Required work: Only lines with the string "pistas" should be returned from the data below.

[Collected data]
────────────────────────────────────────
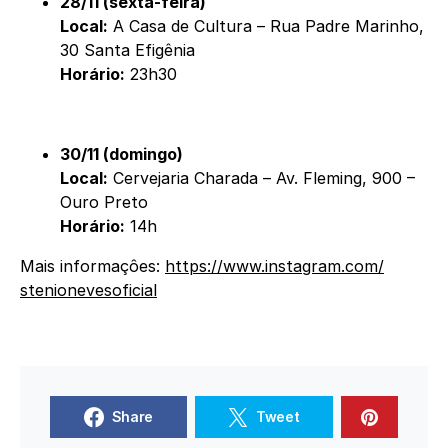
28/11 (sexta-feira)
Local:
A Casa de Cultura –
Rua Padre Marinho,
30 Santa Efig
ê
nia
Horário:
23h30
30/11 (domingo)
Local:
Cervejaria Charada –
Av. Fleming, 900 –
Ouro Preto
Horário:
14h
Mais informaçôes:
https://www.
instagram.com/
stenionevesoficial
Share
Tweet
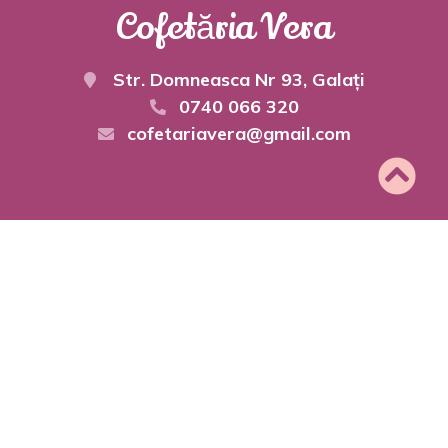
Cofetăria Vera
Str. Domneasca Nr 93, Galați
0740 066 320
cofetariavera@gmail.com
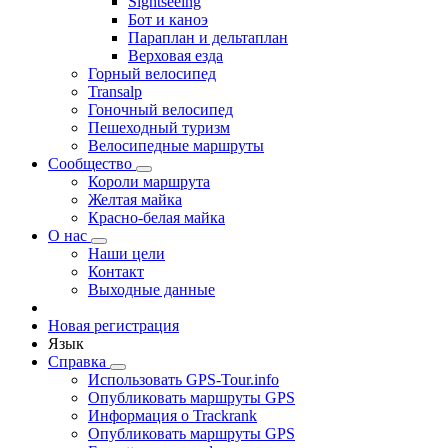
Sightseeing
Бот и каноэ
Параплан и дельтаплан
Верховая езда
Горный велосипед
Transalp
Гоночный велосипед
Пешеходный туризм
Велосипедные маршруты
Сообщество
Короли маршрута
Желтая майка
Красно-белая майка
О нас
Наши цели
Контакт
Выходные данные
Новая регистрация
Язык
Справка
Использовать GPS-Tour.info
Опубликовать маршруты GPS
Информация о Trackrank
Опубликовать маршруты GPS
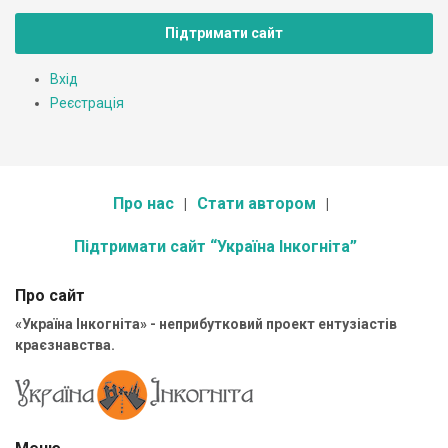
Підтримати сайт
Вхід
Реєстрація
Про нас
Стати автором
Підтримати сайт “Україна Інкогніта”
Про сайт
«Україна Інкогніта» - неприбутковий проект ентузіастів
краєзнавства.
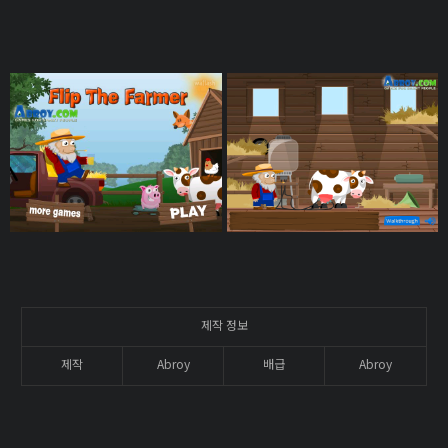
제작 정보
제작
Abroy
배급
Abroy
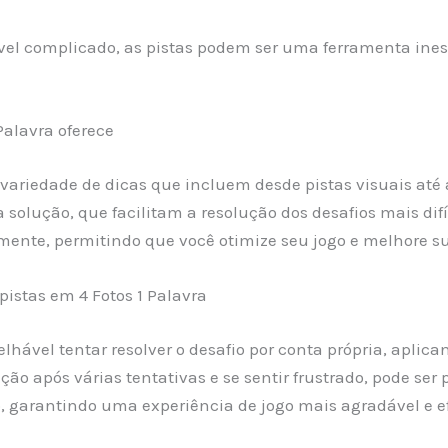
vel complicado, as pistas podem ser uma ferramenta ine
Palavra oferece
variedade de dicas que incluem desde pistas visuais até a
 solução, que facilitam a resolução dos desafios mais dif
mente, permitindo que você otimize seu jogo e melhore s
istas em 4 Fotos 1 Palavra
selhável tentar resolver o desafio por conta própria, apl
ão após várias tentativas e se sentir frustrado, pode ser 
ão, garantindo uma experiência de jogo mais agradável e ef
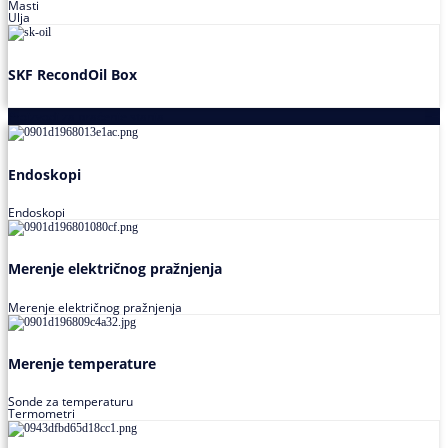
Masti
Ulja
SKF RecondOil Box
Proizvodi za praćenje stanja
Endoskopi
Endoskopi
Merenje električnog pražnjenja
Merenje električnog pražnjenja
Merenje temperature
Sonde za temperaturu
Termometri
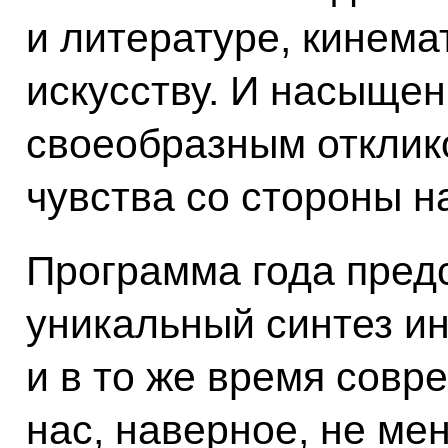
и литературе, кинема
искусству. И насыщен
своеобразным отклик
чувства со стороны н
Программа года пред
уникальный синтез и
и в то же время совр
нас, наверное, не мен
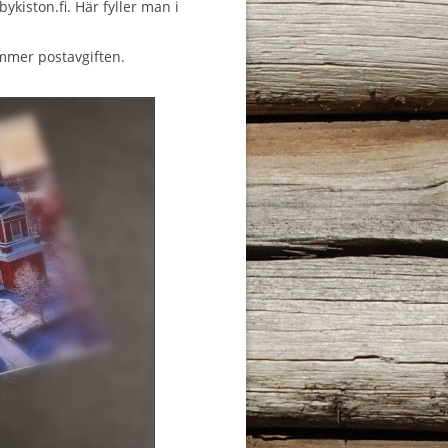
iston.fi. Här fyller man i
ommer postavgiften.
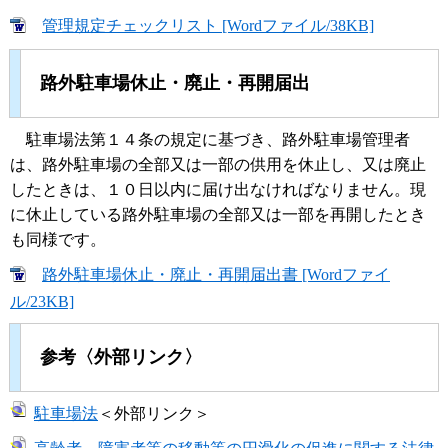
管理規定チェックリスト [Wordファイル/38KB]
路外駐車場休止・廃止・再開届出
駐車場法第１４条の規定に基づき、路外駐車場管理者
は、路外駐車場の全部又は一部の供用を休止し、又は廃止
したときは、１０日以内に届け出なければなりません。現
に休止している路外駐車場の全部又は一部を再開したとき
も同様です。
路外駐車場休止・廃止・再開届出書 [Wordファイ
ル/23KB]
参考〈外部リンク〉
駐車場法
＜外部リンク＞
────────────────────────────────────────
Result:
vel complicado, as pistas podem ser uma ferramenta ine
variedade de dicas que incluem desde pistas visuais até a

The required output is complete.